The sidebar is used to program process events. At the top, the process to be managed is selected (here with PID 1). In this process selection, there is also the option to select "All Processes", which displays all programmed events of all processes simultaneously. "Local events" are those events that occur when a certain local time of the associated process has been reached. The event table below lists all programmed events along with their occurrence times and PIDs.

To create a new event, the user can either right-click on a process bar and select "Insert local event", or select an event below the event table, enter the event occurrence time in the text field below, and click "Apply".

Right-clicking on the event editor allows you to either copy or delete all selected events. Using the Ctrl key, multiple events can be selected simultaneously. The entries in the Time and PID columns can be edited afterwards.
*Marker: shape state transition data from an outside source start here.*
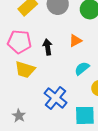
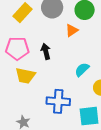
orange triangle: (75, 41) -> (72, 30), moved
blue cross: (56, 98) -> (58, 101), turned -30

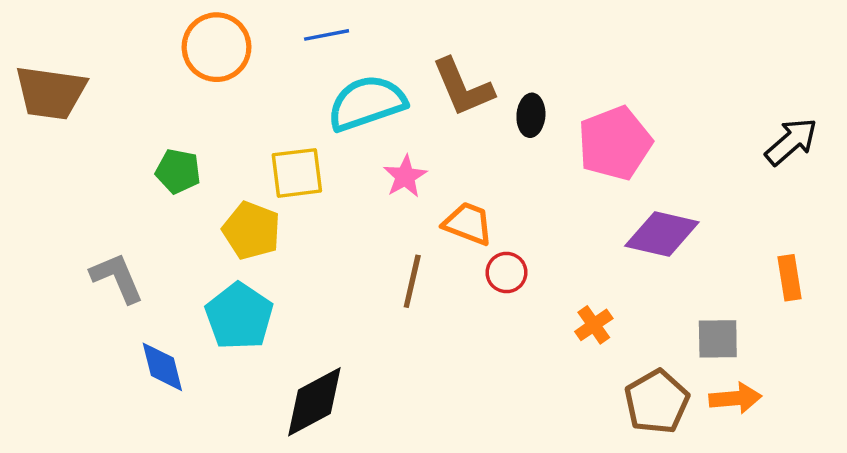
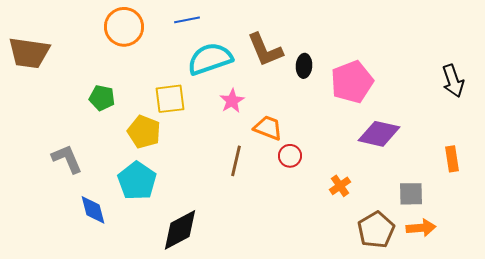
black arrow: (791, 141) -> (453, 81), turned 112

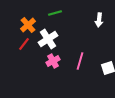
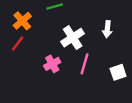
white arrow: (99, 20) -> (107, 29), moved
white cross: (48, 39) -> (73, 38), moved

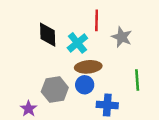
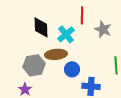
brown ellipse: (88, 67) -> (56, 54), moved
gray hexagon: (55, 90) -> (34, 65), moved

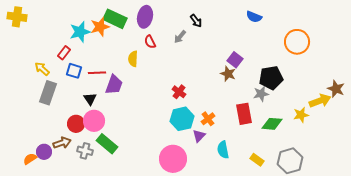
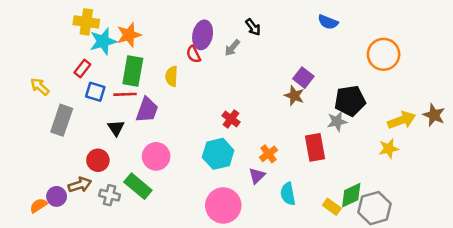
yellow cross: (17, 17) -> (86, 22), moved
purple ellipse: (145, 17) -> (203, 35), moved
green rectangle: (115, 19) -> (133, 71), moved, turned 75
yellow arrow: (42, 69) -> (40, 87), moved
yellow arrow: (320, 101) -> (402, 120), moved
cyan hexagon: (182, 119) -> (218, 154), moved
pink circle: (94, 121) -> (156, 156), moved
green diamond: (272, 124) -> (351, 195), moved, turned -30

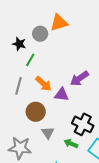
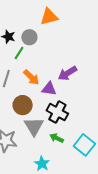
gray circle: (40, 34) -> (29, 37), moved
black cross: (83, 124) -> (57, 112), moved
gray triangle: (48, 133) -> (34, 126), size x1.5

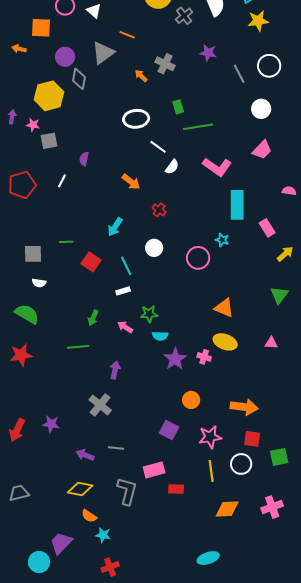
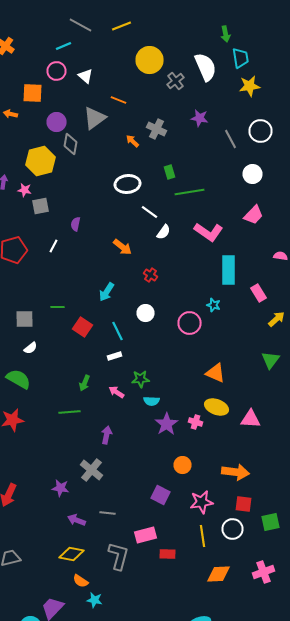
white semicircle: (39, 283) -> (30, 348), turned -48
pink triangle: (271, 343) -> (250, 419), moved, size x1.5
purple star: (51, 424) -> (60, 488), moved

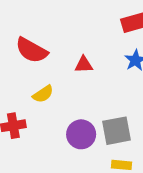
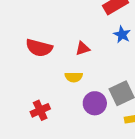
yellow semicircle: (43, 94) -> (74, 77), moved, turned 48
This provides a convenient way to move already programmed events to a different time or assign them to a different process. However, users should ensure that they press the Enter key after changing the event occurrence time, otherwise the change will be ineffective.

In addition to the Events tab, the sidebar has another tab called "Variables". Behind this tab is the process editor of the currently selected process. There, all variables of the process can be edited, providing another way to access a process editor.

### The Log Window

The log window (at the bottom) logs all occurring events in chronological order. At the beginning of each log entry, the global time in milliseconds is always logged. For each process, its local times as well as the Lamport and vector timestamps are also listed. After the time information, additional details are provided, such as which message was sent with what content and which protocol it belongs to. This will be demonstrated later with examples.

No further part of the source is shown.